The tools like Cloak try to work on the principle "collateral freedom" which hides censored data inside of "internet services that are too big block" : https://en.wikipedia.org/wiki/Collateral_freedom
And the effectiveness of that strategy depends on the hackability of those internet services as they can sometimes change the rules which close the loopholes of "collateral freedom" : https://en.wikipedia.org/wiki/Domain_fronting#Disabling
I always ask my tech cohort people this. They get alot of peer clout from pursuing “original”, when often times their vertical just needs “additional”.
Like an additional grocery store in the area.

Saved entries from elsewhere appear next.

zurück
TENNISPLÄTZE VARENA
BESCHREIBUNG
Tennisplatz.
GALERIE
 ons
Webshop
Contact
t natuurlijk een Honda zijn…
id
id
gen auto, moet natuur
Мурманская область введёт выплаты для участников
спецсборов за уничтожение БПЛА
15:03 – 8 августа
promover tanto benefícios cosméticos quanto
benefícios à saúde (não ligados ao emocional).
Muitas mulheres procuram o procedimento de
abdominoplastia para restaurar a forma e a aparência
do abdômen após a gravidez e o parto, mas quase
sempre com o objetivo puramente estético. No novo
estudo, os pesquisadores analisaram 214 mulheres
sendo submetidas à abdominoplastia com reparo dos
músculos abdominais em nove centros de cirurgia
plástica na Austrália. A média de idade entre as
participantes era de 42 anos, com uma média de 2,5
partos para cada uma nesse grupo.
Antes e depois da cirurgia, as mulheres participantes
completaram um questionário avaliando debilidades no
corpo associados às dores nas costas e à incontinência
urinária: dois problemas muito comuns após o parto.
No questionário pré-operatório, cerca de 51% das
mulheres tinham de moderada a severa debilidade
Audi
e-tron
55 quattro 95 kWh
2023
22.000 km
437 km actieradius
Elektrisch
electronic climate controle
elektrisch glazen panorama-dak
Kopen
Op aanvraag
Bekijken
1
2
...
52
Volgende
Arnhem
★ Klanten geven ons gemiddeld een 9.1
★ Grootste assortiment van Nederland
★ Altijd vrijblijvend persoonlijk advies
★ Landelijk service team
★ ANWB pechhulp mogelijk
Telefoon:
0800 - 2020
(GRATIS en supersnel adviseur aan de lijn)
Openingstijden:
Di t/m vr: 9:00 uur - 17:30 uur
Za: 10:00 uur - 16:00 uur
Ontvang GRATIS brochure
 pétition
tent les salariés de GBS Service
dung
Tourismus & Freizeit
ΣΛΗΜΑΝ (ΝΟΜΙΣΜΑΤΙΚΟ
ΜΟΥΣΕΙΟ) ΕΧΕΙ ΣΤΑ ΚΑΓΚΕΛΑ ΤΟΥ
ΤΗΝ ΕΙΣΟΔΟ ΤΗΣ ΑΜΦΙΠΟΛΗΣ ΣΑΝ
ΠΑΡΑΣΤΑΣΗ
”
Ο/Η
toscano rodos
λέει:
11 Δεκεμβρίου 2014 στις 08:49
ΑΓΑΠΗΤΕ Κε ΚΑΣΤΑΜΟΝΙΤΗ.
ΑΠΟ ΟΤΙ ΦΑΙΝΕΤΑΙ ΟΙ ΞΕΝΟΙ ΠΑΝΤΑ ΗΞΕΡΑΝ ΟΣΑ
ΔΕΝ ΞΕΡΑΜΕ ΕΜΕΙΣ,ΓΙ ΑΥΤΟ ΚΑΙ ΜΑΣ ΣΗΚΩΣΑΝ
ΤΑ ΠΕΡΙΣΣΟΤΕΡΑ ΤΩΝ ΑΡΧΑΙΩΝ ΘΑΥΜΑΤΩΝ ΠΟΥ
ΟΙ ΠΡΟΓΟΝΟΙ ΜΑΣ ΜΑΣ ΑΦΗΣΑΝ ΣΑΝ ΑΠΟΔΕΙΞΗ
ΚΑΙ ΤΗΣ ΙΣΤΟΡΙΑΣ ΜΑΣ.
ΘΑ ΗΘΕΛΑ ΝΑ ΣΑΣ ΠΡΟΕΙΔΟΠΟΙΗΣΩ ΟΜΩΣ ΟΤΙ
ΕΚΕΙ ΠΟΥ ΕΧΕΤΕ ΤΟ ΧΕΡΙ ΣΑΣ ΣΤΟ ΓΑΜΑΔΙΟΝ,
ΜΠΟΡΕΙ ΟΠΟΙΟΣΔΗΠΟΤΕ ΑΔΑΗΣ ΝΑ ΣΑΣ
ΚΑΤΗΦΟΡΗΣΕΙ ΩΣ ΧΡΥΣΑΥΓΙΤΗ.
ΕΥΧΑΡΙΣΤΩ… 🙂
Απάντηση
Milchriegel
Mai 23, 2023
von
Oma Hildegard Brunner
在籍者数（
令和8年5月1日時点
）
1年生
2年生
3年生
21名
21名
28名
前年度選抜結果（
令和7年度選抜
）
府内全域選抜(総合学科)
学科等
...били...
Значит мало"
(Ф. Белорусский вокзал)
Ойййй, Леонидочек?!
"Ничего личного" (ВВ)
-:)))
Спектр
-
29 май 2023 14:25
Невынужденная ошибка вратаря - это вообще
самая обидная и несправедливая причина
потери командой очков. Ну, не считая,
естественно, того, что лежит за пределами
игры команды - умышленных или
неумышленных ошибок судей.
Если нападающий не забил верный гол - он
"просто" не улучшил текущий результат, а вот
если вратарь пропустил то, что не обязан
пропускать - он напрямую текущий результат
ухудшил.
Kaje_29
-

It doesnt need to innovate.
But they are slow - fine for text based reporting, egress of intelligence, protest coordination, or the dissemination of smaller videos maybe, but not meeting the expectations of a generation raised on interactive media.
Would be easier to do on a custom platform, but I'm not sure how well that'd work if you stand up a video site that suddenly gets a lot of traffic in $heavilyCensoredArea -- feels like something that'll get attention. For individual users it would probably work though.
I once blacklisted a bunch of Amazon IPs that I found in some random Gist on Github, and surfed the web, and so much stuff was broken. It's staggering just how entangled AWS is with the web. The dream of the 'decentralized web' would be hard to implement. You would need to root out any dependence on AWS, Google, Cloudflare etc
But if this means we can reliably hide traffic in these centralized networks, then maybe it's a good thing they exist. Sort of like steganography with cloud services.
Either everyone has a home/office server for everything and then a company makes routers that “automatically” set up a DMZ and firewall rules and whatever, OR
Everything is just on a conglomeration of smaller hosts, which is still not ideal because that means each user pays higher prices and gets less performance, lower bandwidth, higher latency, etc because of the lack of hardware scalability with mom-and-pop server hosts.
Some level of single player (or few large players) is necessary for the modern internet.
Physically a large chunk of decentralized web could live on one huge server, and still remain acceptably decentralized. OTOH if every home had a separate p2p-networked appliance from Google or Meta, but Google's lawyers and Meta's algorithms running on each node decided what you see on your newsfeed, and what is downplayed or taken down, it would still be centralized, as it is now.
First time I could not connect successfully from a public Wifi to my server was Qatar airport this summer... Maybe they work with whitelists for access control.
When tampering gubment censorship, one should apply the usual opsec rules and thus stick to mature and proven solutions and refrain from experimenting. This means Tor or reputable commercial VPN provider, not yet-another-tor-killer. And the developers in general should invest more efforts into low-level attacks like GoodbyeDPI instead.